Fastest safe sorting algorithm implementation

17,286

Solution 1

Does anyone know how to implement my algorithm even faster?

I was able to shave 10% off the execution time by converting your code to use pointers.

    public unsafe static void UnsafeQuickSort(int[] data)
    {
        fixed (int* pdata = data)
        {
            UnsafeQuickSortRecursive(pdata, 0, data.Length - 1);
        }
    }

    private unsafe static void UnsafeQuickSortRecursive(int* data, int left, int right)
    {
        int i = left - 1;
        int j = right;

        while (true)
        {
            int d = data[left];
            do i++; while (data[i] < d);
            do j--; while (data[j] > d);

            if (i < j)
            {
                int tmp = data[i];
                data[i] = data[j];
                data[j] = tmp;
            }
            else
            {
                if (left < j) UnsafeQuickSortRecursive(data, left, j);
                if (++j < right) UnsafeQuickSortRecursive(data, j, right);
                return;
            }
        }
    }

Solution 2

Binary insertion sort almost always wins for short runs (~10 items). It's often better than an ideal sorting network because of the simplified branching structure.

Dual pivot quicksort is faster than quicksort. The linked paper contains a Java implementation that you could presumably adapt.

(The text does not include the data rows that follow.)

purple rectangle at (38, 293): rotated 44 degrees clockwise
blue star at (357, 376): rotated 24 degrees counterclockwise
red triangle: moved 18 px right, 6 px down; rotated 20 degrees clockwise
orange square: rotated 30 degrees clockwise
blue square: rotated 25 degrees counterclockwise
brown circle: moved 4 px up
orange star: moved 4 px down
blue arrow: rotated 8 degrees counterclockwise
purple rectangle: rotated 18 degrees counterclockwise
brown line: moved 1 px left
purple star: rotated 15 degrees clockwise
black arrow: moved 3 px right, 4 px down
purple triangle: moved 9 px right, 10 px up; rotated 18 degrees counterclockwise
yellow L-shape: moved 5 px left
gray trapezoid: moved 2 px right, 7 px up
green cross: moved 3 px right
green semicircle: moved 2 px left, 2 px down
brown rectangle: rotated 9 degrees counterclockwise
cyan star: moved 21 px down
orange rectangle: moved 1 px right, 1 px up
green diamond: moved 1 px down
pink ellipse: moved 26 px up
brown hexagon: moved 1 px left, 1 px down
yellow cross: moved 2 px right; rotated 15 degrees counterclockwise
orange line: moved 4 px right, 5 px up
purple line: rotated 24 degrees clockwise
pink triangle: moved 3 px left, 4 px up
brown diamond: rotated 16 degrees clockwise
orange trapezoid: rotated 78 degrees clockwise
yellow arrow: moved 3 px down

If you're only sorting integers, a radix sort will likely be faster still on long arrays.

Solution 3

A faster sorting algorithm for arrays of random integers is LSD Radix Sort:

    public static int[] SortRadix(this int[] inputArray)
    {
        const int bitsPerDigit = 8;
        const uint numberOfBins = 1 << bitsPerDigit;
        uint numberOfDigits = (sizeof(uint) * 8 + bitsPerDigit - 1) / bitsPerDigit;
        int d;
        var outputArray = new int[inputArray.Length];

        int[][] startOfBin = new int[numberOfDigits][];
        for (int i = 0; i < numberOfDigits; i++)
            startOfBin[i] = new int[numberOfBins];
        bool outputArrayHasResult = false;

        const uint bitMask = numberOfBins - 1;
        const uint halfOfPowerOfTwoRadix = PowerOfTwoRadix / 2;
        int shiftRightAmount = 0;

        uint[][] count = HistogramByteComponents(inputArray, 0, inputArray.Length - 1);

        for (d = 0; d < numberOfDigits; d++)
        {
            startOfBin[d][0] = 0;
            for (uint i = 1; i < numberOfBins; i++)
                startOfBin[d][i] = startOfBin[d][i - 1] + (int)count[d][i - 1];
        }

        d = 0;
        while (d < numberOfDigits)
        {
            int[] startOfBinLoc = startOfBin[d];

            if (d != 3)
                for (uint current = 0; current < inputArray.Length; current++)
                    outputArray[startOfBinLoc[((uint)inputArray[current] >> shiftRightAmount) & bitMask]++] = inputArray[current];
            else
                for (uint current = 0; current < inputArray.Length; current++)
                    outputArray[startOfBinLoc[((uint)inputArray[current] >> shiftRightAmount) ^ halfOfPowerOfTwoRadix]++] = inputArray[current];

            shiftRightAmount += bitsPerDigit;
            outputArrayHasResult = !outputArrayHasResult;
            d++;

            int[] tmp = inputArray;       // swap input and output arrays
            inputArray = outputArray;
            outputArray = tmp;
        }
        return outputArrayHasResult ? outputArray : inputArray;
    }
    [StructLayout(LayoutKind.Explicit)]
    internal struct Int32ByteUnion
    {
        [FieldOffset(0)]
        public byte byte0;
        [FieldOffset(1)]
        public byte byte1;
        [FieldOffset(2)]
        public byte byte2;
        [FieldOffset(3)]
        public byte byte3;

        [FieldOffset(0)]
        public Int32 integer;
    }
    public static uint[][] HistogramByteComponents(int[] inArray, Int32 l, Int32 r)
    {
        const int numberOfBins = 256;
        const int numberOfDigits = sizeof(ulong);
        uint[][] count = new uint[numberOfDigits][];
        for (int i = 0; i < numberOfDigits; i++)
            count[i] = new uint[numberOfBins];

        var union = new Int32ByteUnion();
        for (int current = l; current <= r; current++)    // Scan the array and count the number of times each digit value appears - i.e. size of each bin
        {
            union.integer = inArray[current];
            count[0][union.byte0]++;
            count[1][union.byte1]++;
            count[2][union.byte2]++;
            count[3][((uint)inArray[current] >> 24) ^ 128]++;
        }
        return count;
    }

It runs at nearly 100 MegaInt32s/sec on a single core - about 7X faster than Array.Sort(), 25X faster than Linq.OrderBy() on a single core and 6X faster than Linq.AsParallel().OrderBy() on 6 cores.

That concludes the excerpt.